Joinder of Parties APP. 3-10 Case: Watergate Land Condominium Unit Owner's Association v.

Wiss, Janey, Elster Associates (1987, VA) [111 F.R.D. 576] Facts: Condo association (P) hired a real estate mgmt firm to oversee maintenance of its units. Owners reported balcony crumbling, and real estate firm hire an engineering firm (D) to draw specifications to repair the balconies. On the basis of those drawings, P hired Brisk waterproofing to do the repairs. Repairs didn’t satisfy owners (P), and P invoked diversity jurisdiction and sued engineering firm and real estate mgmt firm (but not the waterproofers).

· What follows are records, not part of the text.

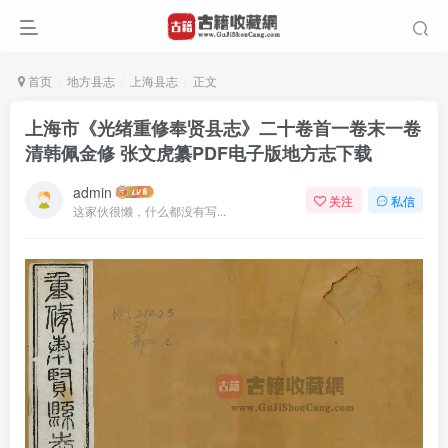
首页
地方县志
上海县志
正文
上海市《光绪重修奉贤县志》二十卷首一卷末一卷
清韩佩金修 张文虎纂PDF电子版地方志下载
admin
关注
私信
这家伙很懒，什么都没有写...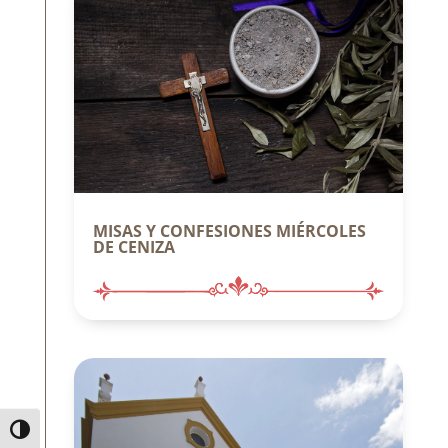
MISAS Y CONFESIONES MIÉRCOLES
DE CENIZA
Alternar alto contraste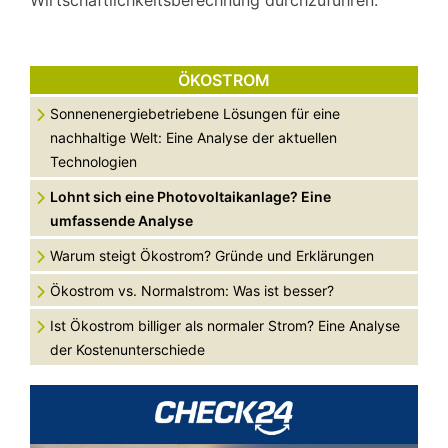
Wirtschaftlichkeitsberechnung durchzuführen.
ÖKOSTROM
Sonnenenergiebetriebene Lösungen für eine
nachhaltige Welt: Eine Analyse der aktuellen
Technologien
Lohnt sich eine Photovoltaikanlage? Eine
umfassende Analyse
Warum steigt Ökostrom? Gründe und Erklärungen
Ökostrom vs. Normalstrom: Was ist besser?
Ist Ökostrom billiger als normaler Strom? Eine Analyse
der Kostenunterschiede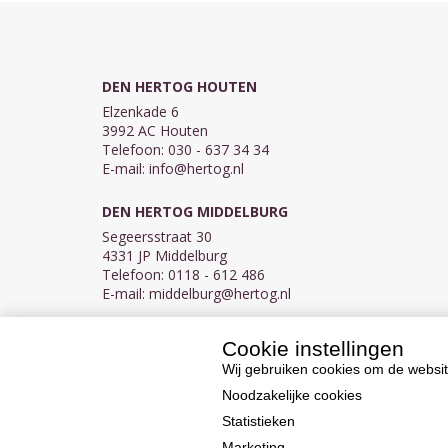
DEN HERTOG HOUTEN
Elzenkade 6
3992 AC Houten
Telefoon: 030 - 637 34 34
E-mail:
info@hertog.nl
DEN HERTOG MIDDELBURG
Segeersstraat 30
4331 JP Middelburg
Telefoon: 0118 - 612 486
E-mail:
middelburg@hertog.nl
Cookie instellingen
KVK 30097155
BTW NL007450242B03
Wij gebruiken cookies om de websit
Noodzakelijke cookies
Statistieken
Marketing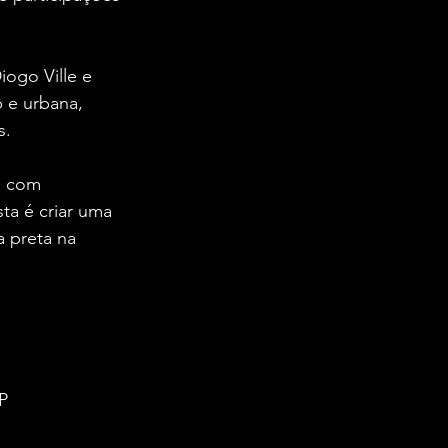
ogo Ville e 
 e urbana, 
s.
, com 
ta é criar uma 
a preta na 
P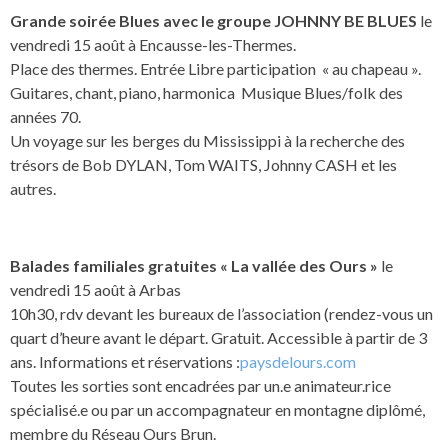
Grande soirée Blues avec le groupe JOHNNY BE BLUES
le
vendredi 15 août à Encausse-les-Thermes.
Place des thermes. Entrée Libre participation « au chapeau ».
Guitares, chant, piano, harmonica Musique Blues/folk des
années 70.
Un voyage sur les berges du Mississippi à la recherche des
trésors de Bob DYLAN, Tom WAITS, Johnny CASH et les
autres.
Balades familiales gratuites « La vallée des Ours »
le
vendredi 15 août à Arbas
10h30, rdv devant les bureaux de l’association (rendez-vous un
quart d’heure avant le départ. Gratuit. Accessible à partir de 3
ans. Informations et réservations :
paysdelours.com
Toutes les sorties sont encadrées par un.e animateur.rice
spécialisé.e ou par un accompagnateur en montagne diplômé,
membre du Réseau Ours Brun.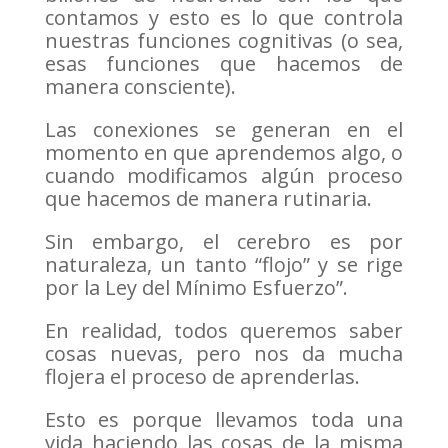
contamos y esto es lo que controla
nuestras funciones cognitivas (o sea,
esas funciones que hacemos de
manera consciente).
Las conexiones se generan en el
momento en que aprendemos algo, o
cuando modificamos algún proceso
que hacemos de manera rutinaria.
Sin embargo, el cerebro es por
naturaleza, un tanto “flojo” y se rige
por la Ley del Mínimo Esfuerzo”.
En realidad, todos queremos saber
cosas nuevas, pero nos da mucha
flojera el proceso de aprenderlas.
Esto es porque llevamos toda una
vida haciendo las cosas de la misma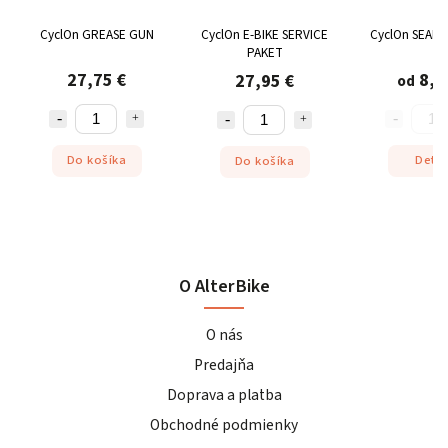
CyclOn GREASE GUN
CyclOn E-BIKE SERVICE
CyclOn SEALI
PAKET
27,75 €
8,5
27,95 €
od
Do košíka
Detai
Do košíka
O AlterBike
O nás
Predajňa
Doprava a platba
Obchodné podmienky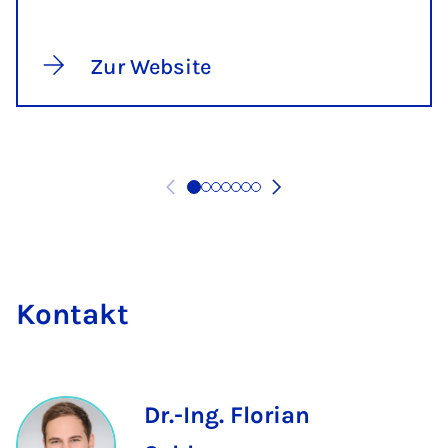
Zur Website
Kon­takt
Dr.-Ing. Florian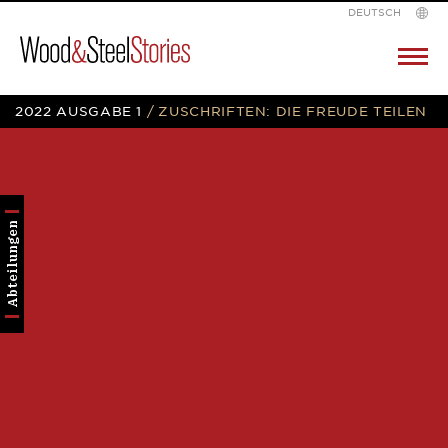
DEUTSCH
Wood
Pr
M
&
Skip
2022 AUSGABE 1
/
ZUSCHRIFTEN: DIE FREUDE TEILEN
Steel
to
content
Abteilungen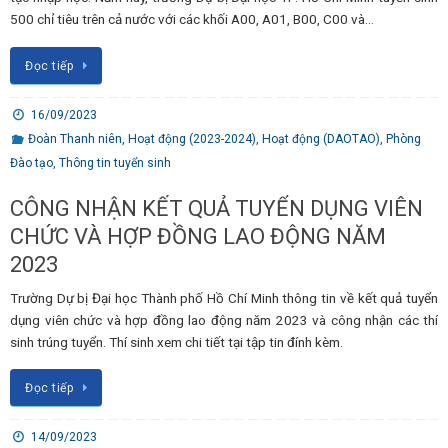
500 chỉ tiêu trên cả nước với các khối A00, A01, B00, C00 và…
Đọc tiếp
16/09/2023
Đoàn Thanh niên
,
Hoạt động (2023-2024)
,
Hoạt động (DAOTAO)
,
Phòng
Đào tạo
,
Thông tin tuyển sinh
CÔNG NHẬN KẾT QUẢ TUYỂN DỤNG VIÊN
CHỨC VÀ HỢP ĐỒNG LAO ĐỘNG NĂM
2023
Trường Dự bị Đại học Thành phố Hồ Chí Minh thông tin về kết quả tuyển
dụng viên chức và hợp đồng lao động năm 2023 và công nhận các thí
sinh trúng tuyển. Thí sinh xem chi tiết tại tập tin đính kèm.
Đọc tiếp
14/09/2023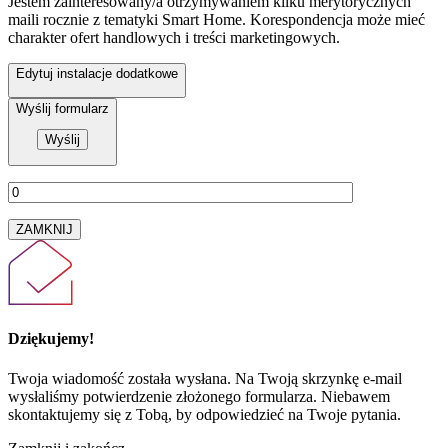
Jestem zainteresowany/a otrzymywaniem kilku merytorycznych
maili rocznie z tematyki Smart Home. Korespondencja może mieć
charakter ofert handlowych i treści marketingowych.
Edytuj instalacje dodatkowe
Wyślij formularz
ZAMKNIJ
Dziękujemy!
Twoja wiadomość została wysłana. Na Twoją skrzynkę e-mail
wysłaliśmy potwierdzenie złożonego formularza. Niebawem
skontaktujemy się z Tobą, by odpowiedzieć na Twoje pytania.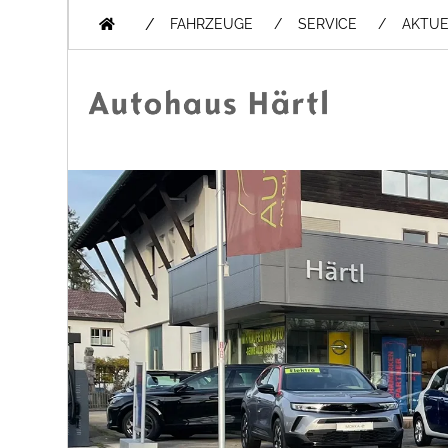
/
FAHRZEUGE
SERVICE
AKTUE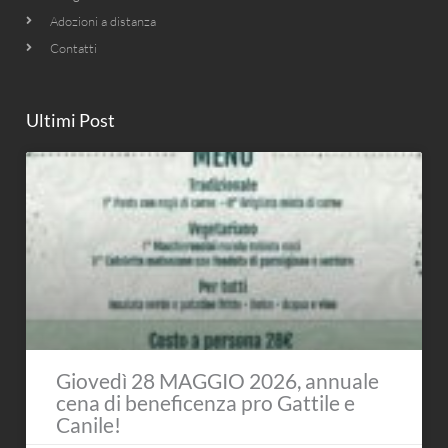
Adozioni a distanza
Contatti
Ultimi Post
Giovedì 28 MAGGIO 2026, annuale
cena di beneficenza pro Gattile e
Canile!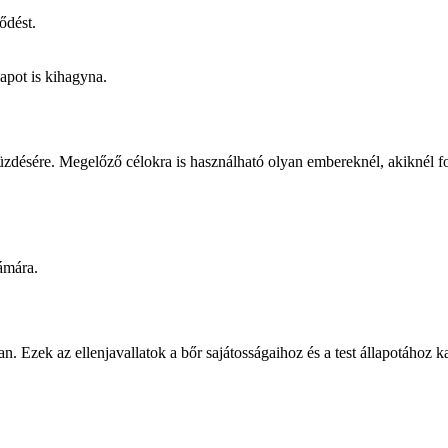
ődést.
napot is kihagyna.
üzdésére. Megelőző célokra is használható olyan embereknél, akiknél fo
ámára.
. Ezek az ellenjavallatok a bőr sajátosságaihoz és a test állapotához 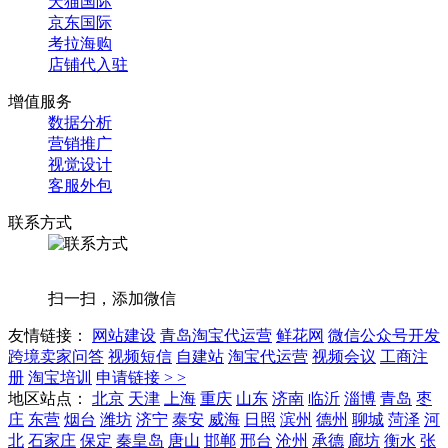
天猫国际
京东国际
考拉海购
店铺代入驻
增值服务
数据分析
营销推广
视觉设计
客服外包
联系方式
扫一扫，添加微信
友情链接：
网站建设
青岛淘宝代运营
鲜花网
微信公众号开发
跨境卖家问答
视频短信
自建站
淘宝代运营
视频会议
工商注
册
淘宝培训
申请链接 > >
地区站点：
北京
天津
上海
重庆
山东
济南
临沂
淄博
青岛
枣
庄
东营
烟台
潍坊
济宁
泰安
威海
日照
滨州
德州
聊城
菏泽
河
北
石家庄
保定
秦皇岛
唐山
邯郸
邢台
沧州
承德
廊坊
衡水
张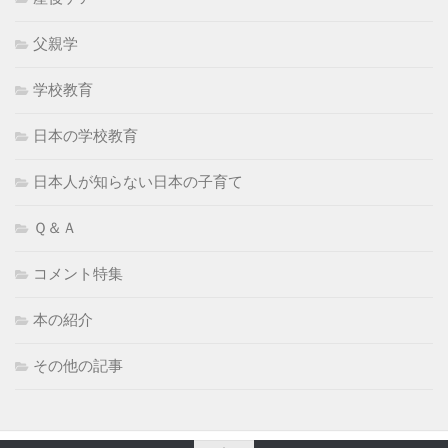
父親学
学校教育
日本の学校教育
日本人が知らない日本の子育て
Ｑ＆Ａ
コメント特集
本の紹介
その他の記事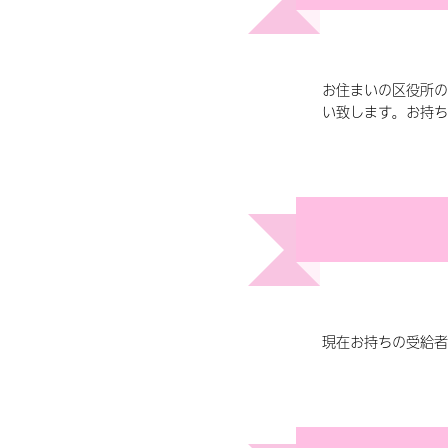
お住まいの区役所の
い致します。お持ち
現在お持ちの受給者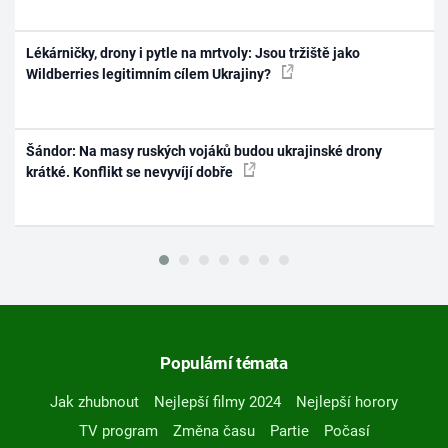
Lékárničky, drony i pytle na mrtvoly: Jsou tržiště jako
Wildberries legitimním cílem Ukrajiny?
Šándor: Na masy ruských vojáků budou ukrajinské drony
krátké. Konflikt se nevyvíjí dobře
Populární témata
Jak zhubnout
Nejlepší filmy 2024
Nejlepší horory
TV program
Změna času
Partie
Počasí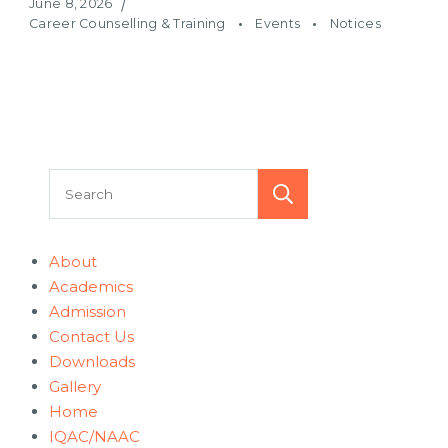
June 8, 2026
Career Counselling & Training
Events
Notices
Search
About
Academics
Admission
Contact Us
Downloads
Gallery
Home
IQAC/NAAC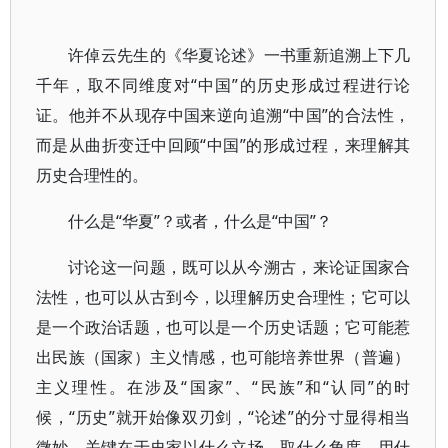
许倬云先生的《华夏论述》一书重新追溯上下几
千年，取不同维度对“中国”的历史形成过程进行论
证。他并不从现存中国来逆向追溯“中国”的合法性，
而是从曲折变迁中回顾“中国”的形成过程，来理解其
历史合理性的。
什么是“华夏”？或者，什么是“中国”？
讨论这一问题，既可以从今溯古，来论证国家合
法性，也可以从古到今，以理解历史合理性；它可以
是一个政治话题，也可以是一个历史话题；它可能惹
出民族（国家）主义情感，也可能培养世界（普遍）
主义理性。在涉及“国家”、“民族”和“认同”的时
候，“历史”就开始像双刃剑，“论述”的分寸显得相当
微妙，关键在于史家以什么立场、取什么角度、用什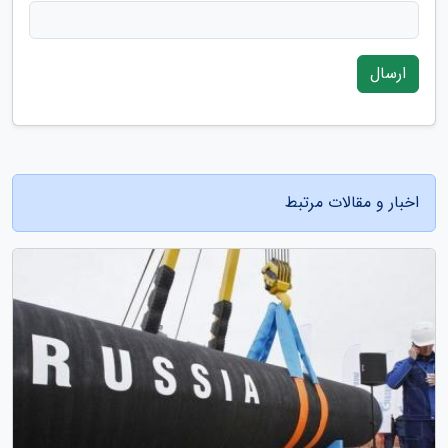
ارسال
اخبار و مقالات مرتبط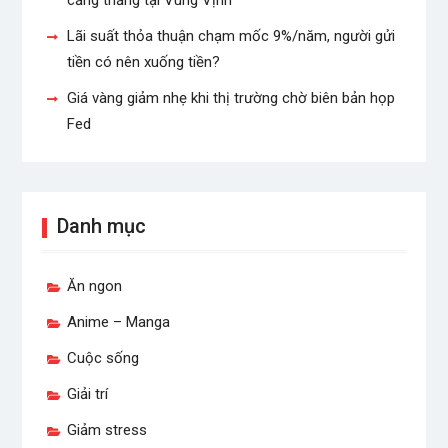
Lãi suất thỏa thuận chạm mốc 9%/năm, người gửi
tiền có nên xuống tiền?
Giá vàng giảm nhẹ khi thị trường chờ biên bản họp
Fed
Danh mục
Ăn ngon
Anime – Manga
Cuộc sống
Giải trí
Giảm stress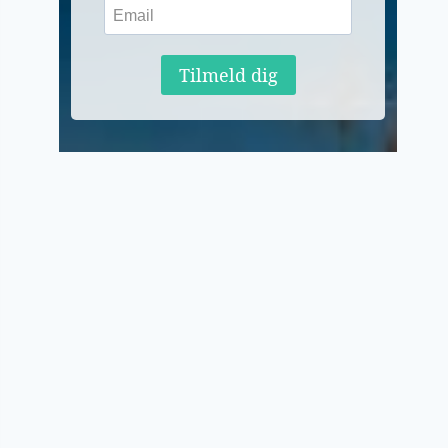
Tilmeld dig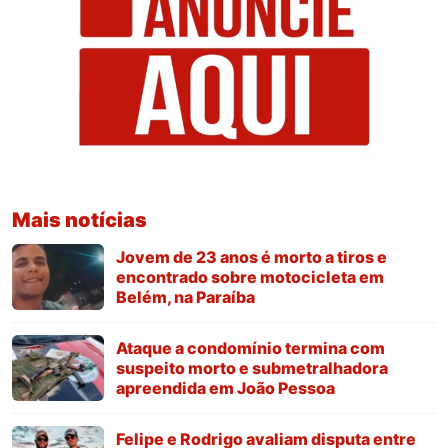
Mais notícias
Jovem de 23 anos é morto a tiros e
encontrado sobre motocicleta em
Belém, na Paraíba
Ataque a condomínio termina com
suspeito morto e submetralhadora
apreendida em João Pessoa
Felipe e Rodrigo avaliam disputa entre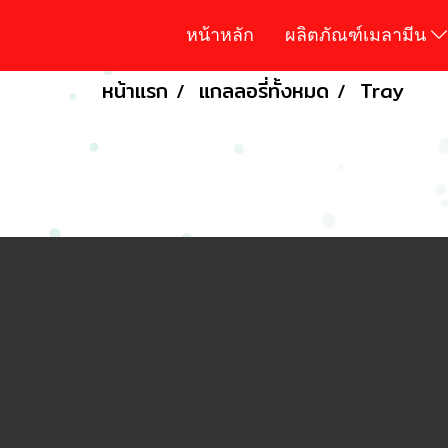
หน้าหลัก
ผลิตภัณฑ์เมลามีน
หน้าแรก
แกลลอรี่ทั้งหมด
Tray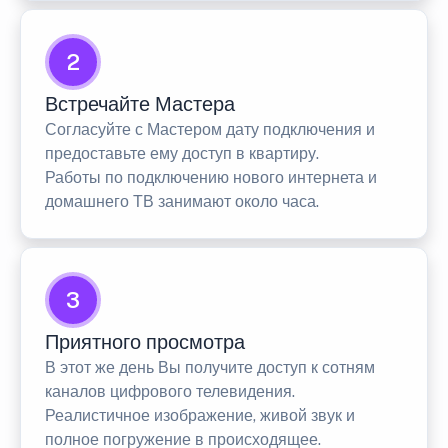
2
Встречайте Мастера
Согласуйте с Мастером дату подключения и
предоставьте ему доступ в квартиру.
Работы по подключению нового интернета и
домашнего ТВ занимают около часа.
3
Приятного просмотра
В этот же день Вы получите доступ к сотням
каналов цифрового телевидения.
Реалистичное изображение, живой звук и
полное погружение в происходящее.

The real estate mgmt firm filed a cross-claim against the engineering firm and a 3rd party complaint against the waterproofers. 3rd party complaint alleges waterproofers negligently performed the repairs and is solely liable to P. Waterproofers moved to dismiss the 3rd party complaint, and is granted the dismissal. Issue: 14(a)? Holding: Whether the real estate mgmt's 3rd party claim is maintainable under FRCP No.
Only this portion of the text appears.